We faced an intermittent issues when querying Lead via the SOAP API by using
'last-updated-at' as a key - where the API will return more than one occurence of the same Lead in the XML response.
Here's an example, in a query where the API returns 10k ~ 20k of Leads in the xml response - there's 1 or 2 leads (sometimes a handful) with the same ID and data returned in the xml. So we are seeing 2 snippets of identical xml for a lead.
If the resultset is larger (i.e. our Marketo admin user performs a mass update, resulting in the API to throw in 100k Leads into the result), the chances of getting the duplicates will be higher.

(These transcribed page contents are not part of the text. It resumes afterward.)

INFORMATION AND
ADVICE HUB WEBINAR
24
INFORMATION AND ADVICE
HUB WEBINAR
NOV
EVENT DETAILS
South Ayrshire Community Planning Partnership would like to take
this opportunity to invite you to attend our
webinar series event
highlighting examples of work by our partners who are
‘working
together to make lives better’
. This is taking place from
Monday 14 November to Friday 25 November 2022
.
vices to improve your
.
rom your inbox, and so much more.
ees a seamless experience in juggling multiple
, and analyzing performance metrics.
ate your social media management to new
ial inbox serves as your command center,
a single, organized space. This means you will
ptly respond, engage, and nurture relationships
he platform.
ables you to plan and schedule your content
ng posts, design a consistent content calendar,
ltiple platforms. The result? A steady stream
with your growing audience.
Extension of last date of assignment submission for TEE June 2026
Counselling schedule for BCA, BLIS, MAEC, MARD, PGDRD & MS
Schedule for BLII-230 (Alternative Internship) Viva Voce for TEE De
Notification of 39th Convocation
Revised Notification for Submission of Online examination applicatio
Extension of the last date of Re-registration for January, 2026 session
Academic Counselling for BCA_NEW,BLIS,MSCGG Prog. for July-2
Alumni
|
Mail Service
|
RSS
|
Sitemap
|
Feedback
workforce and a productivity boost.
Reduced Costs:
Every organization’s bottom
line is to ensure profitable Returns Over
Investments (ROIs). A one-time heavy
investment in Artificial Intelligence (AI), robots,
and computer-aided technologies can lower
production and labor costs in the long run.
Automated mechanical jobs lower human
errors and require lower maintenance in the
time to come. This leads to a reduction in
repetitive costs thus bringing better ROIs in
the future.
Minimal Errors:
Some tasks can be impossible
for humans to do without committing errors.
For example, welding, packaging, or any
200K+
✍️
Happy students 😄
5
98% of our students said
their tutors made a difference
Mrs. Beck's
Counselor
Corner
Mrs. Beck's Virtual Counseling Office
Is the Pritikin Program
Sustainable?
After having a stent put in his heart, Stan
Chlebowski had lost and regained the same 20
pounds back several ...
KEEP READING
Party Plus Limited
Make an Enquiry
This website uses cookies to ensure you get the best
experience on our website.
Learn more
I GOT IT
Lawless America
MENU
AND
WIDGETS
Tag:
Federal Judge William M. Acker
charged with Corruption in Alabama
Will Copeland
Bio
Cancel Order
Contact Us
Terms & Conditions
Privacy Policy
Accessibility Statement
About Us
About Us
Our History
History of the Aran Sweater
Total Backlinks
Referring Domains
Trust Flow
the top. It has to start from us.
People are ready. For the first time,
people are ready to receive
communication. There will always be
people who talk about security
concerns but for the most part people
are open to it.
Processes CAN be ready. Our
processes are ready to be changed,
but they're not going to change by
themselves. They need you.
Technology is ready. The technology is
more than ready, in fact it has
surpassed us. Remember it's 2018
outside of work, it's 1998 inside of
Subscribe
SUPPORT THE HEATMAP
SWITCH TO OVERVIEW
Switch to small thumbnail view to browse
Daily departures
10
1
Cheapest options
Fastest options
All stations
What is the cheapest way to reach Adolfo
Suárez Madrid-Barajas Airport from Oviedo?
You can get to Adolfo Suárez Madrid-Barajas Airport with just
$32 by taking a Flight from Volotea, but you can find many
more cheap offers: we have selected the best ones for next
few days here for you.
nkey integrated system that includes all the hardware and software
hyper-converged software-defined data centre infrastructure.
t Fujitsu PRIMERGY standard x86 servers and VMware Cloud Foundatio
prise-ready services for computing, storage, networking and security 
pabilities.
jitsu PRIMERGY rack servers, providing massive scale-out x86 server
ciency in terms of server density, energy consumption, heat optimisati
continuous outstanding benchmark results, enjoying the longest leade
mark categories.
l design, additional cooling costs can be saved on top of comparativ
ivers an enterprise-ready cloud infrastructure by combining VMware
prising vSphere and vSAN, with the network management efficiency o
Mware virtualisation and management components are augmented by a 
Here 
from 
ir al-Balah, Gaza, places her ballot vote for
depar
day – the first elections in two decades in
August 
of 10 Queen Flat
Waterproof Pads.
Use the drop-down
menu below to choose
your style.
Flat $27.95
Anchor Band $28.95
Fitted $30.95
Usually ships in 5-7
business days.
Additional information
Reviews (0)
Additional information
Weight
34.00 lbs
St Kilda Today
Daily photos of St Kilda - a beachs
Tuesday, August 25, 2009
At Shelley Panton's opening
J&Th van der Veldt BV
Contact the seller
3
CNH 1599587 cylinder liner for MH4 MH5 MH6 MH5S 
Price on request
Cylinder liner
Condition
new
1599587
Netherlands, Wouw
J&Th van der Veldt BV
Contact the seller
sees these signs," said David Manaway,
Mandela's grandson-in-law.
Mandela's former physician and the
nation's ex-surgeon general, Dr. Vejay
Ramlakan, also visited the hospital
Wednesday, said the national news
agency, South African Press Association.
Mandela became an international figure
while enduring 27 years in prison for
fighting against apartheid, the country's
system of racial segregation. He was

XML Request: <mkt:paramsGetMultipleLeads>
<lastUpdatedAt>2013-05-08T10:05:54+08:00</lastUpdatedAt>
................
................
</mkt:paramsGetMultipleLeads>
I can't give a solid example of XML request to replicate the issue because of its intermittent nature and evolving query (based on last-updated-at). It does however seem to relate to mass update in Marketo - when a mass update happened last night, we were getting a lot of duplicated leads with same ID.
I am not sure if this is a known issue or if someone has reported it before, but it would be great if you can provide us a hint on how can we avoid the dupes (i.e. adding an additional param to our request).